L’intera materia è molto scivolosa, a maggior ragione dopo quell’inatteso e un po’ iperbolico sostegno indirizzato dal presidente americano a «Giuseppi» proprio nella fase più incandescente della crisi di governo. Il Pd sembra deciso a fare comunque muro a difesa del capo del governo. Qualche dubbio in più circola tra le file pentastellate, ma si sa che i mal di pancia a cinque stelle vanno sempre presi con le pinze. Una cosa è sbottare negli angoli di Montecitorio con il cronista di turno. Tutt’altra dare seguito concreto allo sfogo. A quel punto che anche i 5S più tormentati si defilano e rientrano nei ranghi.

Il solo vero problema, nella maggioranza, è Renzi.
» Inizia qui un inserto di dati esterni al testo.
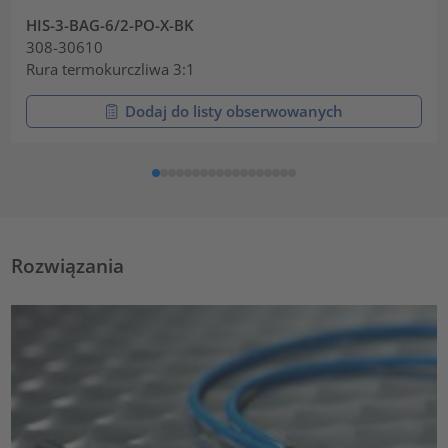
HIS-3-BAG-6/2-PO-X-BK
308-30610
Rura termokurczliwa 3:1
Dodaj do listy obserwowanych
Rozwiązania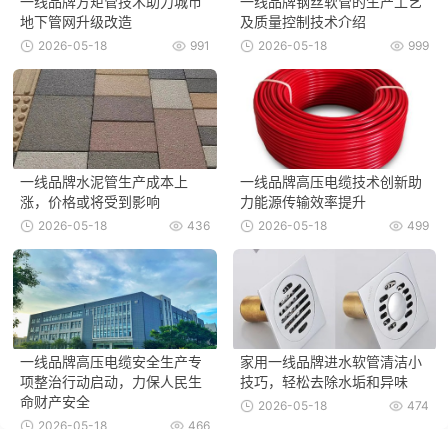
一线品牌方矩管技术助力城市
一线品牌钢丝软管的生产工艺
地下管网升级改造
及质量控制技术介绍
2026-05-18
991
2026-05-18
999
一线品牌水泥管生产成本上
一线品牌高压电缆技术创新助
涨，价格或将受到影响
力能源传输效率提升
2026-05-18
436
2026-05-18
499
一线品牌高压电缆安全生产专
家用一线品牌进水软管清洁小
项整治行动启动，力保人民生
技巧，轻松去除水垢和异味
命财产安全
2026-05-18
474
2026-05-18
466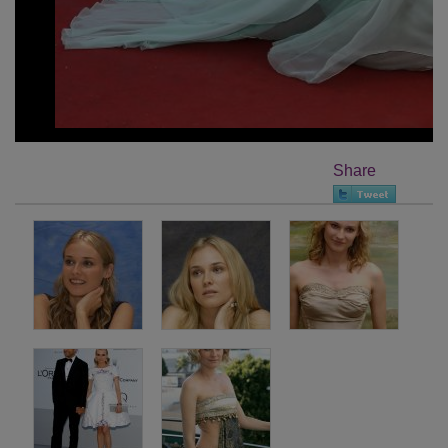
Share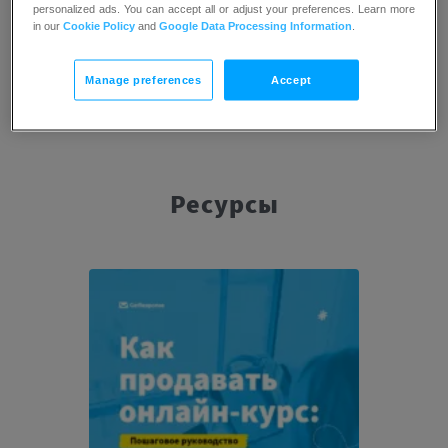
personalized ads. You can accept all or adjust your preferences. Learn more
in our
Cookie Policy
and
Google Data Processing Information
.
Manage preferences
Accept
Ресурсы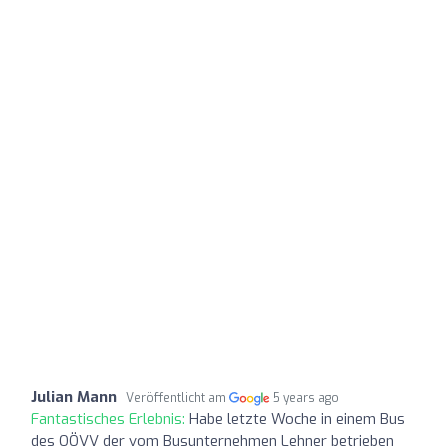
Julian Mann
Veröffentlicht am
5 years ago
Fantastisches Erlebnis:
Habe letzte Woche in einem Bus
des OÖVV der vom Busunternehmen Lehner betrieben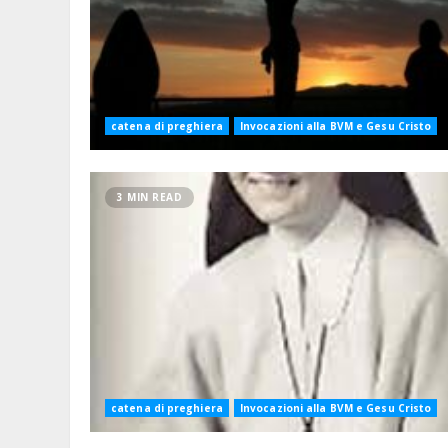
catena di preghiera
Invocazioni alla BVM e Gesu Cristo
3 MIN READ
catena di preghiera
Invocazioni alla BVM e Gesu Cristo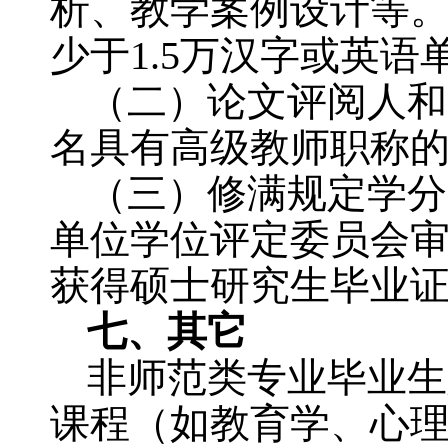
析、教学案例设计等
少于
1.5
万汉字或英语
（二）论文评阅人和
名具有高级教师职称
（三）修满规定学分
单位学位评定委员会
获得硕士研究生毕业
七、其它
非师范类专业毕业生
课程（如教育学、心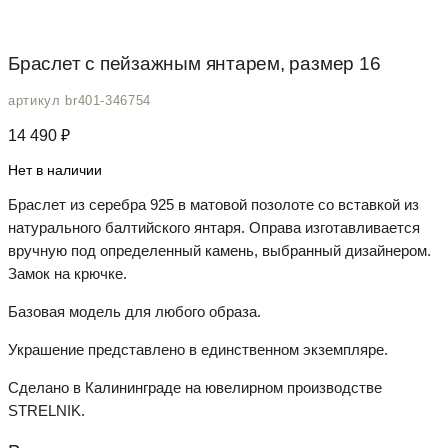
Браслет с пейзажным янтарем, размер 16
артикул br401-346754
14 490
₽
Нет в наличии
Браслет из серебра 925 в матовой позолоте со вставкой из
натурального балтийского янтаря. Оправа изготавливается
вручную под определенный камень, выбранный дизайнером.
Замок на крючке.
Базовая модель для любого образа.
Украшение представлено в единственном экземпляре.
Сделано в Калининграде на ювелирном производстве
STRELNIK.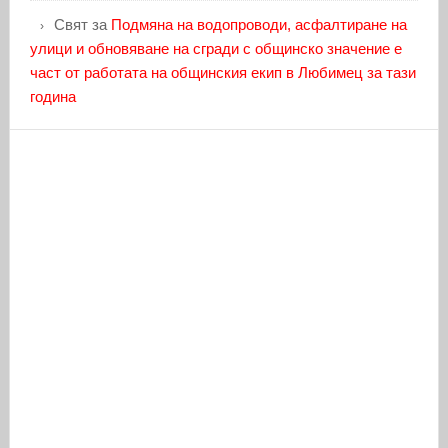
Свят
за
Подмяна на водопроводи, асфалтиране на
улици и обновяване на сгради с общинско значение е
част от работата на общинския екип в Любимец за тази
година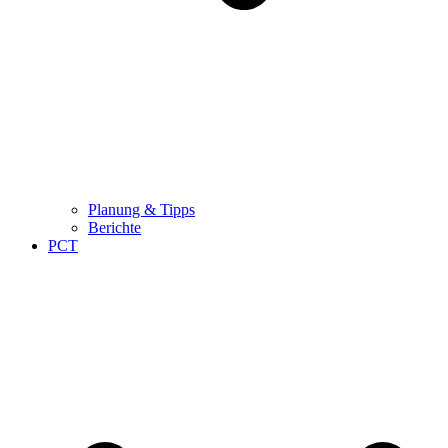
Planung & Tipps
Berichte
PCT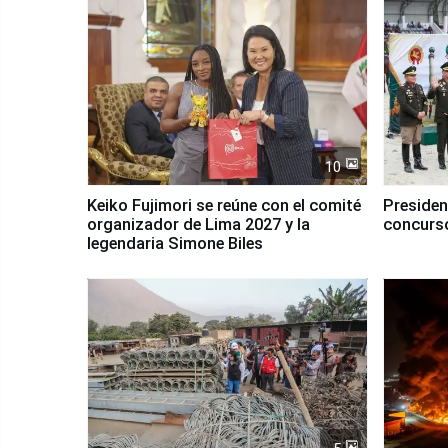
10
Keiko Fujimori se reúne con el comité
Presiden
organizador de Lima 2027 y la
concurso
legendaria Simone Biles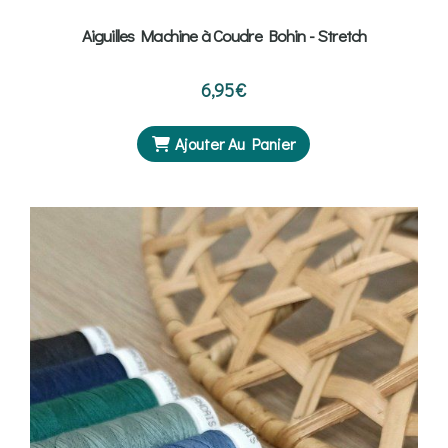
Aiguilles Machine à Coudre Bohin - Stretch
6,95
€
Ajouter Au Panier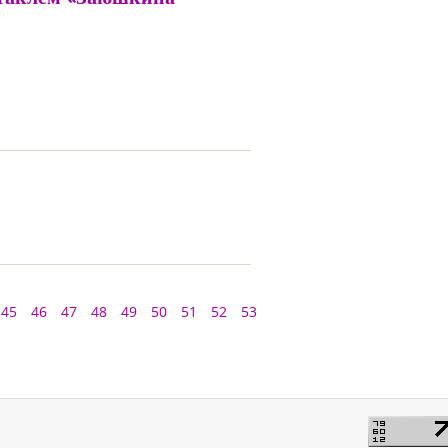
45
46
47
48
49
50
51
52
53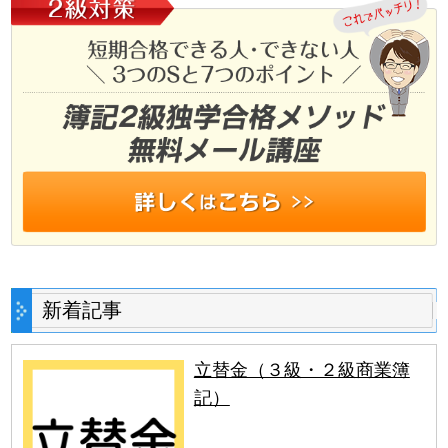
新着記事
立替金（３級・２級商業簿
記）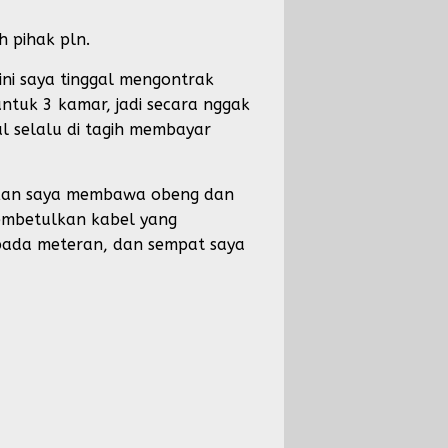
 pihak pln.
ini saya tinggal mengontrak
ntuk 3 kamar, jadi secara nggak
al selalu di tagih membayar
rakan saya membawa obeng dan
membetulkan kabel yang
 pada meteran, dan sempat saya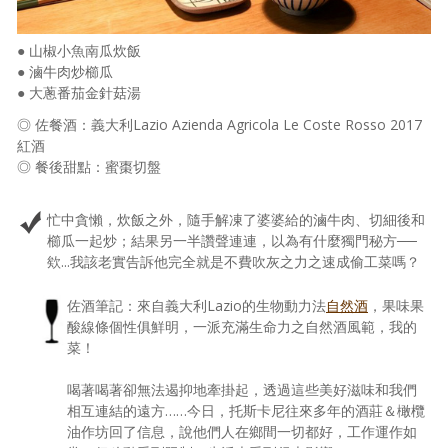
● 山椒小魚南瓜炊飯
● 滷牛肉炒櫛瓜
● 大蔥番茄金針菇湯
◎ 佐餐酒：義大利Lazio Azienda Agricola Le Coste Rosso 2017
紅酒
◎ 餐後甜點：蜜棗切盤
忙中貪懶，炊飯之外，隨手解凍了婆婆給的滷牛肉、切細後和
櫛瓜一起炒；結果另一半讚聲連連，以為有什麼獨門秘方──
欸...我該老實告訴他完全就是不費吹灰之力之速成偷工菜嗎？
佐酒筆記：來自義大利Lazio的生物動力法
自然酒
，果味果
酸線條個性俱鮮明，一派充滿生命力之自然酒風範，我的
菜！
喝著喝著卻無法遏抑地牽掛起，透過這些美好滋味和我們
相互連結的遠方……今日，托斯卡尼往來多年的酒莊＆橄欖
油作坊回了信息，說他們人在鄉間一切都好，工作運作如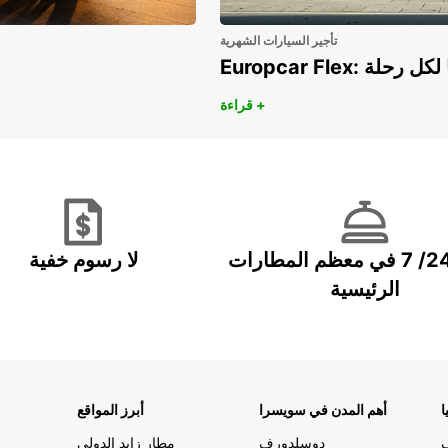
تأجير السيارات الشهرية
هريًا لكل رحلة
قراءة +
خدمة 24/ 7 في معظم المطارات
لا رسوم خفية
الرئيسية
ا
أهم المدن في سويسرا
أبرز المواقع
دوسلدورف
مطار زايد الدولي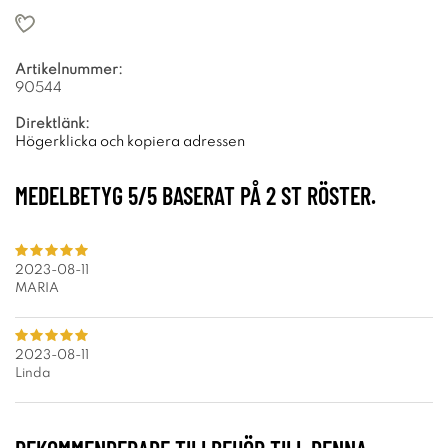
Artikelnummer:
90544
Direktlänk:
Högerklicka och kopiera adressen
MEDELBETYG
5
/5 BASERAT PÅ
2
ST RÖSTER.
2023-08-11
MARIA
2023-08-11
Linda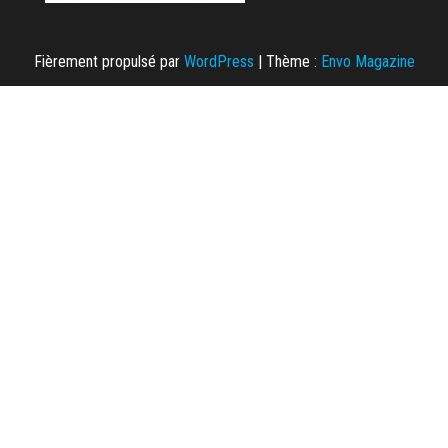
Fièrement propulsé par
WordPress
|
Thème :
Envo Magazine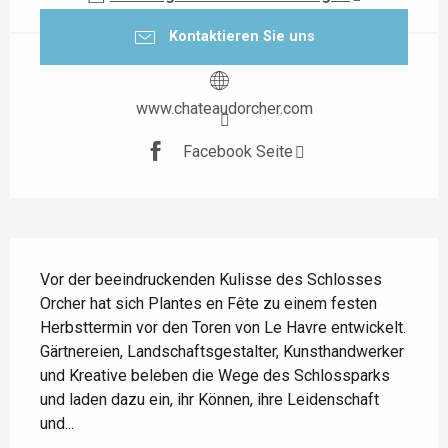
Kontaktieren Sie uns
www.chateaudorcher.com
Facebook Seite
Beschreibung
Vor der beeindruckenden Kulisse des Schlosses 
Orcher hat sich Plantes en Fête zu einem festen 
Herbsttermin vor den Toren von Le Havre entwickelt. 
Gärtnereien, Landschaftsgestalter, Kunsthandwerker 
und Kreative beleben die Wege des Schlossparks 
und laden dazu ein, ihr Können, ihre Leidenschaft 
und...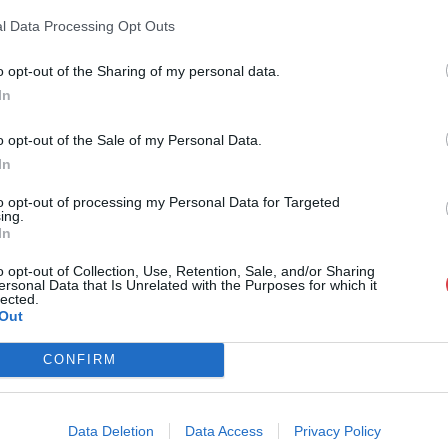
l Data Processing Opt Outs
o opt-out of the Sharing of my personal data.
In
o opt-out of the Sale of my Personal Data.
In
to opt-out of processing my Personal Data for Targeted
ing.
In
o opt-out of Collection, Use, Retention, Sale, and/or Sharing
ersonal Data that Is Unrelated with the Purposes for which it
lected.
Out
CONFIRM
Data Deletion
Data Access
Privacy Policy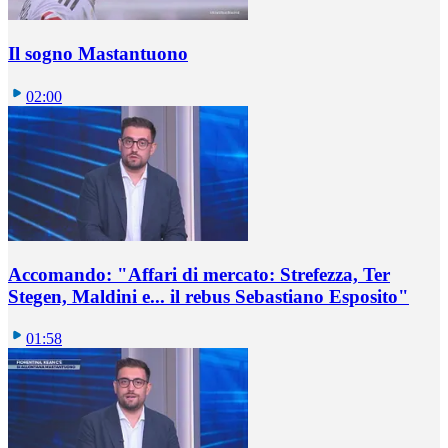
Il sogno Mastantuono
02:00
Accomando: "Affari di mercato: Strefezza, Ter
Stegen, Maldini e... il rebus Sebastiano Esposito"
01:58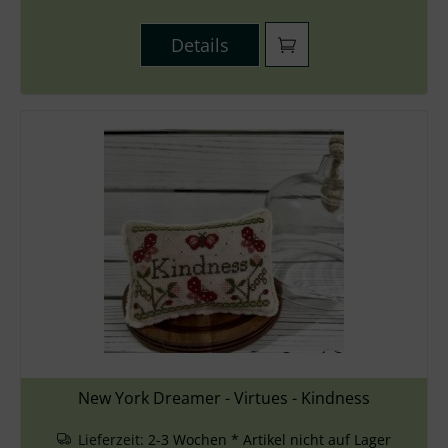
Details
New York Dreamer - Virtues - Kindness
Lieferzeit:
2-3 Wochen * Artikel nicht auf Lager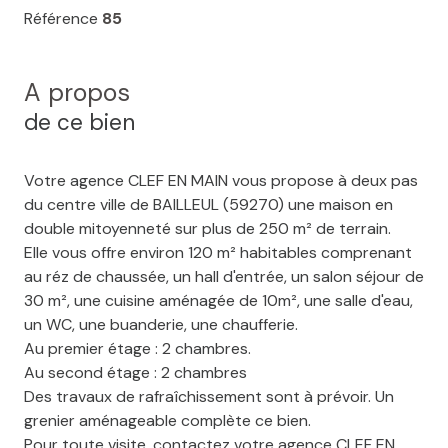
Référence
85
A propos
de ce bien
Votre agence CLEF EN MAIN vous propose à deux pas
du centre ville de BAILLEUL (59270) une maison en
double mitoyenneté sur plus de 250 m² de terrain.
Elle vous offre environ 120 m² habitables comprenant
au réz de chaussée, un hall d'entrée, un salon séjour de
30 m², une cuisine aménagée de 10m², une salle d'eau,
un WC, une buanderie, une chaufferie.
Au premier étage : 2 chambres.
Au second étage : 2 chambres
Des travaux de rafraîchissement sont à prévoir. Un
grenier aménageable complète ce bien.
Pour toute visite, contactez votre agence CLEF EN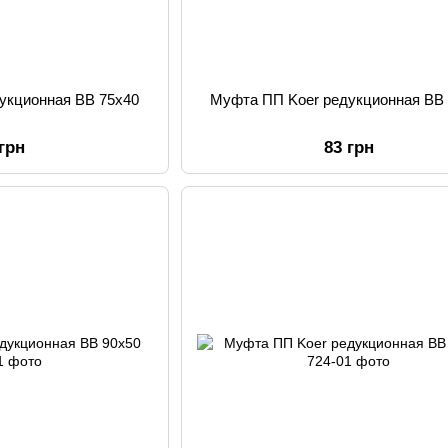
укционная ВВ 75x40
Муфта ПП Koer редукционная ВВ
 грн
83 грн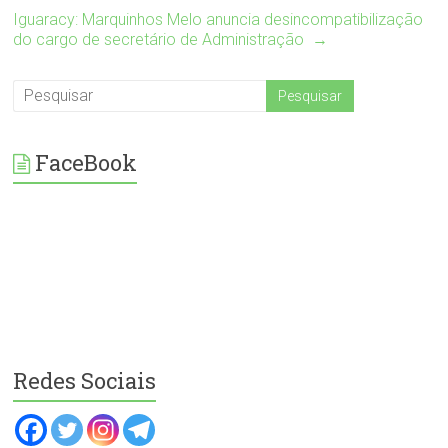
Iguaracy: Marquinhos Melo anuncia desincompatibilização
do cargo de secretário de Administração
→
FaceBook
Redes Sociais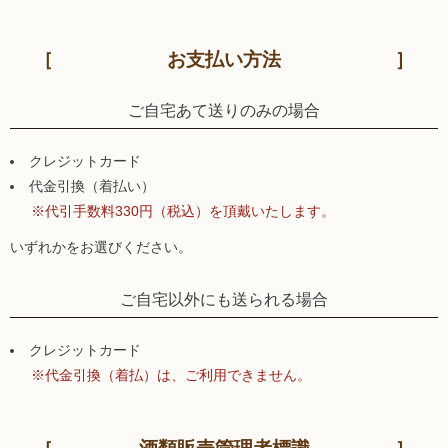
お支払い方法
ご自宅あて送りのみの場合
クレジットカード
代金引換（着払い）
※代引手数料330円（税込）を頂戴いたします。
いずれかをお選びください。
ご自宅以外にも送られる場合
クレジットカード
※代金引換（着払）は、ご利用できません。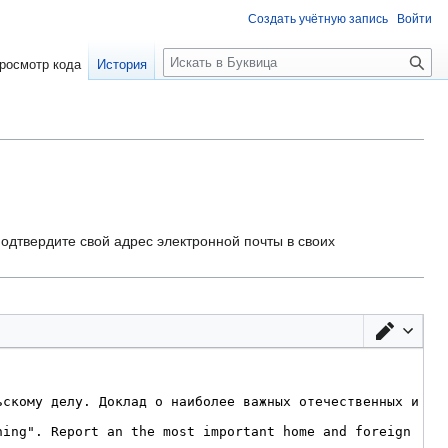
Создать учётную запись
Войти
П
росмотр кода
История
о
и
с
к
одтвердите свой адрес электронной почты в своих
Перек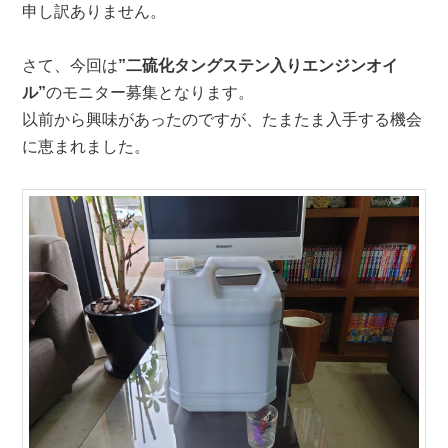
申し訳ありません。
ン
ツ
さて、今回は
”二硫化タングステン入りエンジンオイ
ツ
へ
ル”
のモニター募集となります。
以前から興味があったのですが、たまたま入手する機会
へ
移
に恵まれました。
移
動
動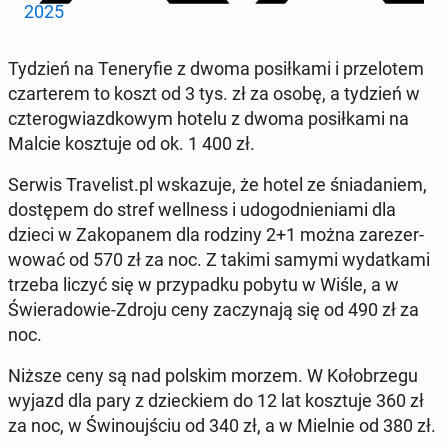
2025
Tydzień na Te­ne­ry­fie z dwoma po­sił­ka­mi i prze­lo­tem
czar­te­rem to koszt od 3 tys. zł za osobę, a tydzień w
czte­ro­gwiazd­ko­wym hotelu z dwoma po­sił­ka­mi na
Malcie kosz­tu­je od ok. 1 400 zł.
Serwis Tra­ve­list.pl wska­zu­je, że hotel ze śnia­da­niem,
do­stę­pem do stref wel­l­ness i udo­god­nie­nia­mi dla
dzieci w Za­ko­pa­nem dla rodziny 2+1 można za­re­zer­
wo­wać od 570 zł za noc. Z takimi samymi wy­dat­ka­mi
trzeba liczyć się w przy­pad­ku pobytu w Wiśle, a w
Świe­ra­do­wie-Zdroju ceny za­czy­na­ją się od 490 zł za
noc.
Niższe ceny są nad polskim morzem. W Ko­ło­brze­gu
wyjazd dla pary z dziec­kiem do 12 lat kosz­tu­je 360 zł
za noc, w Świ­no­uj­ściu od 340 zł, a w Mielnie od 380 zł.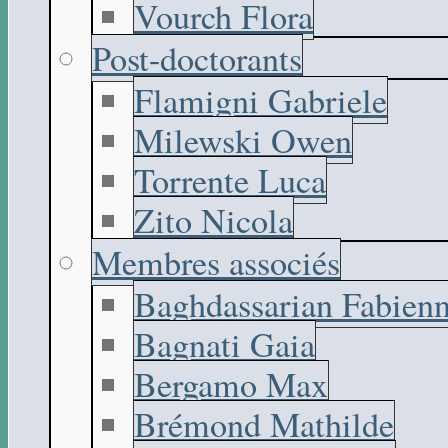
Vourch Flora
Post-doctorants
Flamigni Gabriele
Milewski Owen
Torrente Luca
Zito Nicola
Membres associés
Baghdassarian Fabien
Bagnati Gaia
Bergamo Max
Brémond Mathilde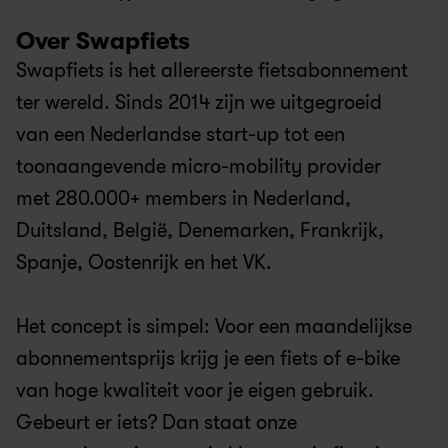
Over Swapfiets
Swapfiets is het allereerste fietsabonnement 
ter wereld. Sinds 2014 zijn we uitgegroeid 
van een Nederlandse start-up tot een 
toonaangevende micro-mobility provider 
met 280.000+ members in Nederland, 
Duitsland, België, Denemarken, Frankrijk, 
Spanje, Oostenrijk en het VK.
Het concept is simpel: Voor een maandelijkse 
abonnementsprijs krijg je een fiets of e-bike 
van hoge kwaliteit voor je eigen gebruik. 
Gebeurt er iets? Dan staat onze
Che martella sul tasto Russiagate versante Italy da giorni e giorni. L’obiettivo è strappare a Conte la delega ai servizi segreti, che il capo del governo, a differenza dei suoi ultimi predecessori, ha voluto e vuole mantenere nelle sue mani e che rappresenta una delle principali leve di potere. «A Conte abbiamo dato un consiglio, non un ultimatum», giura il leader di Italia Viva, negando così di volere a tutti i costi la rinuncia alla delega ai servizi del premier. Consiglio che, al momento, Conte è deciso a non accogliere. «Comunque un sottosegretario con delega dovrebbe far capo a Conte, quindi tanto vale che la delega la tenga direttamente lui», spiegava ieri facondo Rocco Casalino a Montecitorio. Sempre che, nei prossimi giorni, su qualche giornale italiano o americano, non saltino fuori nuovi elementi. O che il Copasir guidato da un leghista non riesca a mettere «Giuseppi» davvero alle strette.